Nunca, como agora, a reflexão sobre a importância das, ainda designadas, “soft skills” foi tão oportuna e tão premente.
Numa altura em que as competências técnicas dos humanos são cada vez mais substituídas por máquinas inteligentes, que geram produtos sofisticados cuja materialidade difusa lhes permite “chegar onde não chegamos e caber onde não cabemos”, a chave do sucesso, em qualquer área de atividade, reside cada vez mais na capacidade humana de inventar, de agregar, de construir a partir do difuso e,
sobretudo, de singrar no meio do absurdo e do caos endémico da sociedade atual.
Este tipo de competências, caracterizadas por terem uma muito maior complexidade cognitiva, são, pela sua fluidez e imaterialidade, difíceis de desenvolver por pessoas habituadas ao conforto das pequenas e grandes certezas que têm constituído os alicerces dos seus horizontes de vida e, sobretudo, por aquelas que, no fundamental, ainda se deixam levar pela convicção equívoca de que a rotina é, para si, a mais sólida garantia de uma empregabilidade sustentável.
Por outro lado, tais competências são, em princípio, tendencialmente de mais fácil acesso às gerações mais recentes, habituadas que estão a habitar um mundo que cada vez mais se constrói, e se corrói, no universo caótico da caducidade das crenças e das, cada vez mais falaciosas, “verdades alternativas”.

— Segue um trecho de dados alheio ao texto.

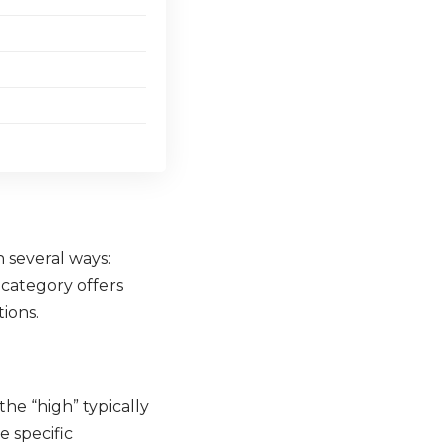
 several ways:
h category offers
tions.
he “high” typically
e specific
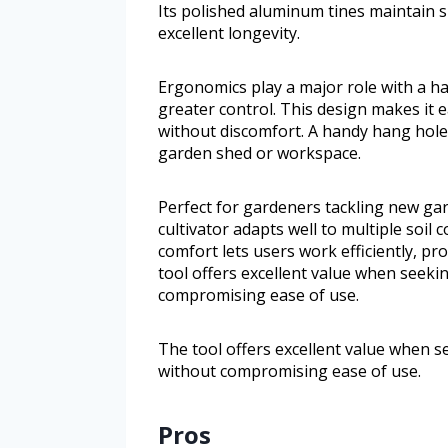
Its polished aluminum tines maintain 
excellent longevity.
Ergonomics play a major role with a h
greater control. This design makes it 
without discomfort. A handy hang hole 
garden shed or workspace.
Perfect for gardeners tackling new gar
cultivator adapts well to multiple soil
comfort lets users work efficiently, pr
tool offers excellent value when seeki
compromising ease of use.
The tool offers excellent value when s
without compromising ease of use.
Pros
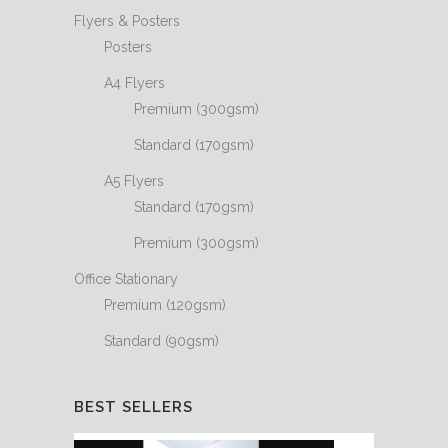
Flyers & Posters
Posters
A4 Flyers
Premium (300gsm)
Standard (170gsm)
A5 Flyers
Standard (170gsm)
Premium (300gsm)
Office Stationary
Premium (120gsm)
Standard (90gsm)
BEST SELLERS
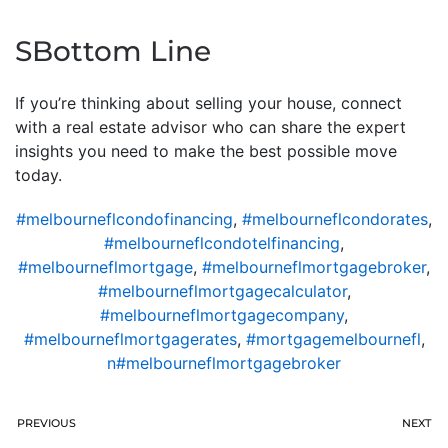
SBottom Line
If you’re thinking about selling your house, connect
with a real estate advisor who can share the expert
insights you need to make the best possible move
today.
#melbourneflcondofinancing
,
#melbourneflcondorates
,
#melbourneflcondotelfinancing
,
#melbourneflmortgage
,
#melbourneflmortgagebroker
,
#melbourneflmortgagecalculator
,
#melbourneflmortgagecompany
,
#melbourneflmortgagerates
,
#mortgagemelbournefl
,
n#melbourneflmortgagebroker
PREVIOUS
NEXT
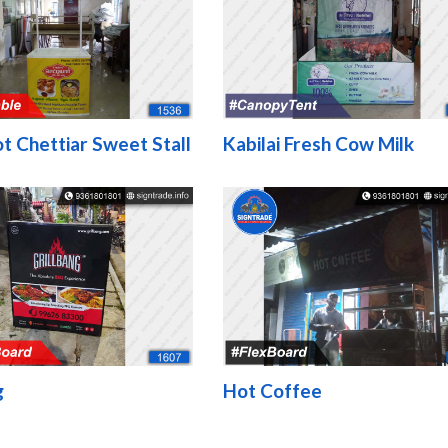
t Chettiar Sweet Stall
Kabilai Fresh Cow Milk
g
Hot Coffee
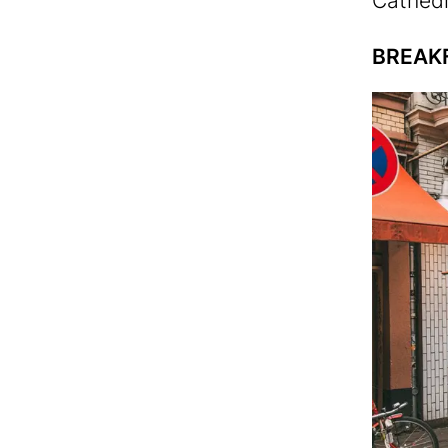
Cathedr
BREAK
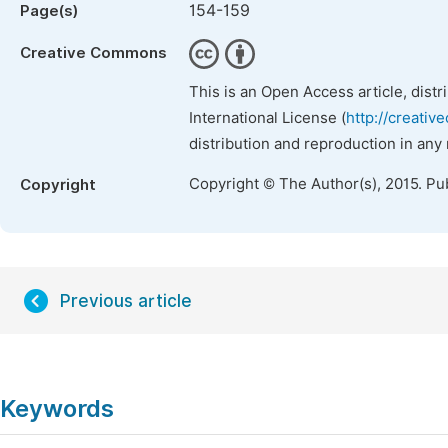
154-159
Page(s)
Creative Commons
This is an Open Access article, dist
International License (
http://creativ
distribution and reproduction in any
Copyright © The Author(s), 2015. Pu
Copyright
Previous article
Keywords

Se isso pode ser uma vantagem, para as gerações mais recentes, pode também acarretar novas e porventura maiores dificuldades, sobretudo quanto à necessidade de desenvolver competências que, para além do seu inegável valor instrumental para as várias situações do quotidiano, fazem apelo a categorias pessoais solidamente enraizadas em valores e características individuais, profundamente estruturadas no caráter e na personalidade.
De facto, julgo que é aceitável afirmar-se que será seguramente mais fácil desenvolver competências comportamentais que, no essencial, só fazem (ou fazem mais dominantemente) apelo à capacidade de aprendizagem e ao treino, do que promover outras, como flexibilidade cognitiva, adaptabilidade ou
autorregulação emocional, que são competências cujo desenvolvimento exige uma mais profunda “viagem” aos universos da pessoalidade de cada indivíduo.
Para estas últimas, alcançar um elevado nível de proficiência não é apenas uma questão de treino; depende, sobretudo, da atitude de cada pessoa de se colocar permanentemente “em perspetiva”, de ser capaz de construir um sentido de coerência perante realidades contraditórias e aparentemente incompreensíveis e de demonstrar uma sólida capacidade de autorregulação emocional face a situações imprevisíveis e intensamente stressantes.
Dito isto, não pretendo sustentar que a maior ou menor adaptabilidade humana às diferentes situações está diretamente dependente de questões de natureza geracional, mas tão somente que os contextos sociais e culturais podem constituir-se como fatores condicionantes para o desenvolvimento de determinadas mentalidades e, consequentemente, de formas mais ou menos estruturadas de pensar, de sentir e de agir.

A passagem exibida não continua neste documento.